For the second quarter, which ended Dec. 28, Eagle had sales of $1.5 million, down 73% from $5.7 million a year earlier--when the company had a one-time sale of $4 million worth of computers to China. Losses a year ago were $1.7 million.
Kappenman, who has been heading Eagle's difficult turnaround effort for the last 18 months, said the primary activity at Eagle these days is concentrated on selling the company's dwindling assets.
Last week, Eagle transferred its sales operations to a subsidiary of the Korean company that already manufactures Eagle's only computers.
The deal leaves Eagle with no ongoing operations. Royalty fees from the Korean companies are its only steady revenue source.
Kappenman said the company is willing to sell its technology, the income tax credits from its string of losses, or even the entire company. "Of course we'd sell the company," he said. "We'll sell anything."

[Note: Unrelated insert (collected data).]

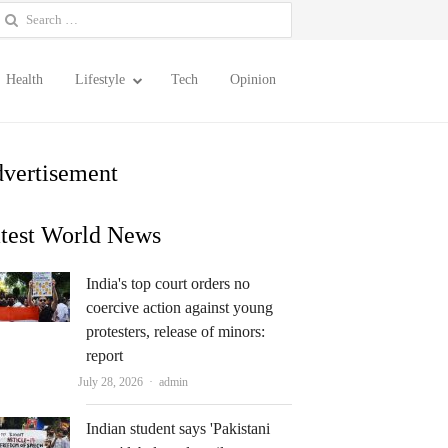
earch
or:
Health
Lifestyle
Tech
Opinion
vertisement
test World News
India's top court orders no
coercive action against young
protesters, release of minors:
report
Author
July 28, 2026
admin
Indian student says 'Pakistani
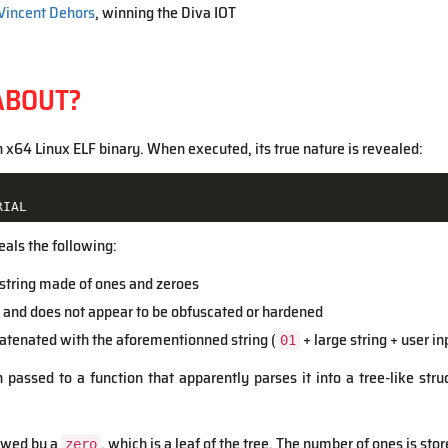
Vincent Dehors
, winning the Diva IOT
ABOUT?
n x64 Linux ELF binary. When executed, its true nature is revealed:
RIAL
eals the following:
I string made of ones and zeroes
 and does not appear to be obfuscated or hardened
catenated with the aforementionned string (
+ large string + user in
01
en passed to a function that apparently parses it into a tree-like str
lowed by a
, which is a leaf of the tree. The number of ones is stor
zero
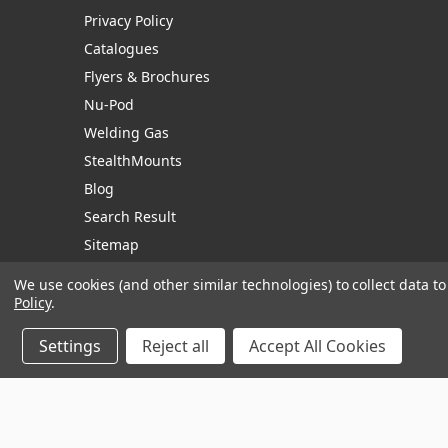
Privacy Policy
Catalogues
Flyers & Brochures
Nu-Pod
Welding Gas
StealthMounts
Blog
Search Result
Sitemap
We use cookies (and other similar technologies) to collect data 
Policy
.
Manage Website Data Collection Preferences
Settings
Reject all
Accept All Cookies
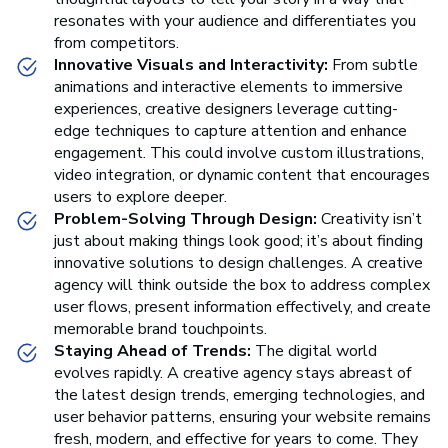
resonates with your audience and differentiates you
from competitors.
Innovative Visuals and Interactivity:
From subtle
animations and interactive elements to immersive
experiences, creative designers leverage cutting-
edge techniques to capture attention and enhance
engagement. This could involve custom illustrations,
video integration, or dynamic content that encourages
users to explore deeper.
Problem-Solving Through Design:
Creativity isn’t
just about making things look good; it’s about finding
innovative solutions to design challenges. A creative
agency will think outside the box to address complex
user flows, present information effectively, and create
memorable brand touchpoints.
Staying Ahead of Trends:
The digital world
evolves rapidly. A creative agency stays abreast of
the latest design trends, emerging technologies, and
user behavior patterns, ensuring your website remains
fresh, modern, and effective for years to come. They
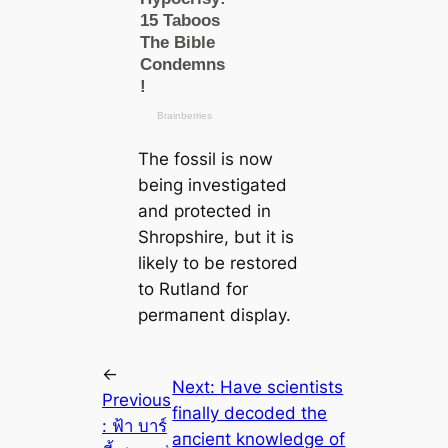
The fossil is now
being investigated
and protected in
Shropshire, but it is
likely to be restored
to Rutland for
permапent display.
←
Next:
Have scientists
Previous
finally decoded the
:
ฟ้า บาร์
апсіeпt knowledge of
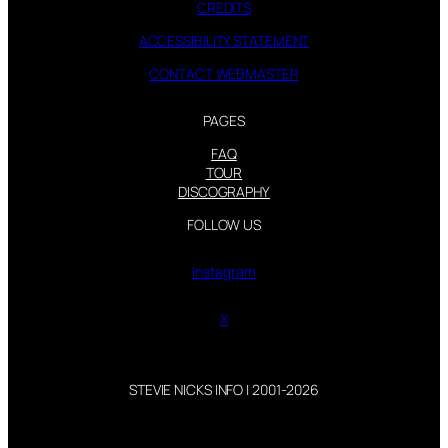
CREDITS
ACCESSIBILITY STATEMENT
CONTACT WEBMASTER
PAGES
FAQ
TOUR
DISCOGRAPHY
FOLLOW US
Instagram
X
STEVIE NICKS INFO | 2001-2026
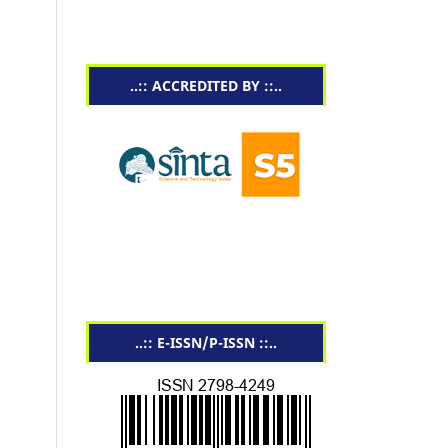
..:: ACCREDITED BY ::..
..:: E-ISSN/P-ISSN ::..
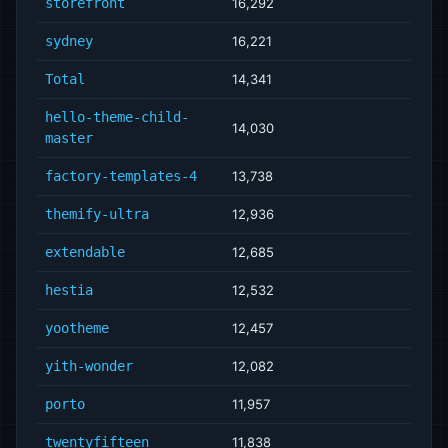
storefront
16,292
sydney
16,221
Total
14,341
hello-theme-child-
14,030
master
factory-templates-4
13,738
themify-ultra
12,936
extendable
12,685
hestia
12,532
yootheme
12,457
yith-wonder
12,082
porto
11,957
twentyfifteen
11,838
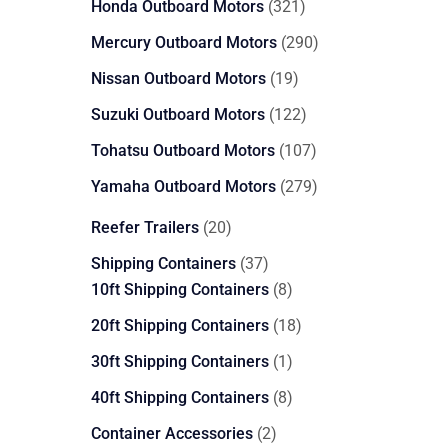
321
Honda Outboard Motors
321
products
290
Mercury Outboard Motors
290
products
19
Nissan Outboard Motors
19
products
122
Suzuki Outboard Motors
122
products
107
Tohatsu Outboard Motors
107
products
279
Yamaha Outboard Motors
279
products
20
Reefer Trailers
20
products
37
Shipping Containers
37
products
8
10ft Shipping Containers
8
products
18
20ft Shipping Containers
18
products
1
30ft Shipping Containers
1
product
8
40ft Shipping Containers
8
products
2
Container Accessories
2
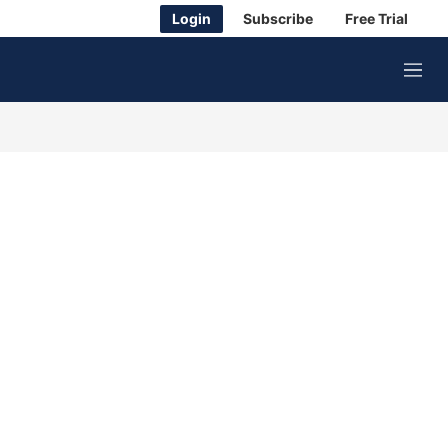
Login
Subscribe
Free Trial
M
e
n
u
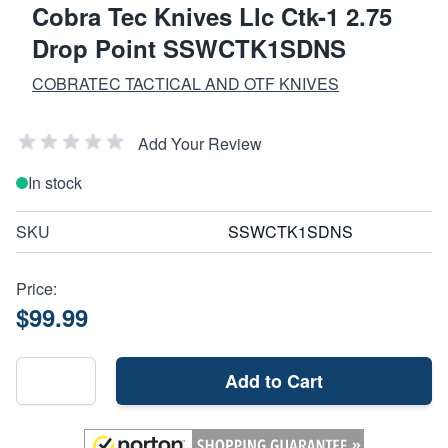
Cobra Tec Knives Llc Ctk-1 2.75
Drop Point SSWCTK1SDNS
COBRATEC TACTICAL AND OTF KNIVES
Add Your Review
In stock
SKU
SSWCTK1SDNS
Price:
$99.99
Add to Cart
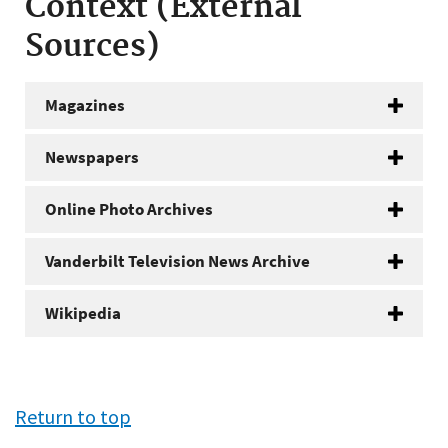
Context (External
Sources)
Magazines
Newspapers
Online Photo Archives
Vanderbilt Television News Archive
Wikipedia
Return to top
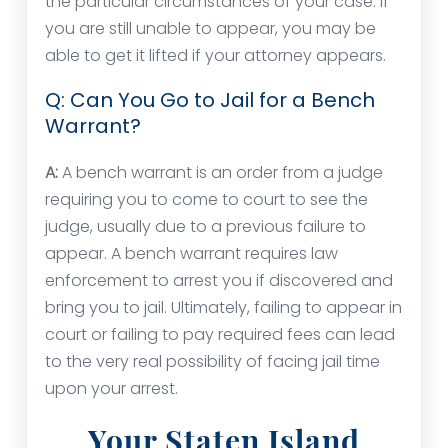
the particular circumstances of your case. If
you are still unable to appear, you may be
able to get it lifted if your attorney appears.
Q: Can You Go to Jail for a Bench
Warrant?
A:
A bench warrant is an order from a judge
requiring you to come to court to see the
judge, usually due to a previous failure to
appear. A bench warrant requires law
enforcement to arrest you if discovered and
bring you to jail. Ultimately, failing to appear in
court or failing to pay required fees can lead
to the very real possibility of facing jail time
upon your arrest.
Your Staten Island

He said that laying off nearly 30 employees last week had put him in a "down mood" and added that, although he believes that Eagle will find the cash it needs to resume operations, "the real question is, how much pain will be involved in getting there?"
In the last six months, Kappenman has said repeatedly that Eagle needs at least $4 million to bring its new computer line to the market.
Without the new product, he has said, Eagle will never be able to turn itself around.